Exercise goal: After locating the line with "Tác giả: Hoàng Khôi", reproduce it and all following lines of the listing below exactly, stopping only at the final line.

Information provided:
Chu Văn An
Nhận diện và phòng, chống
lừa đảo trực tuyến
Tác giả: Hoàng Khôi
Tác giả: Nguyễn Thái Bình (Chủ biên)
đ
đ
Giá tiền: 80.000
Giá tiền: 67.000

Written solution:
Tác giả: Hoàng Khôi
Tác giả: Nguyễn Thái Bình (Chủ biên)
đ
đ
Giá tiền: 80.000
Giá tiền: 67.000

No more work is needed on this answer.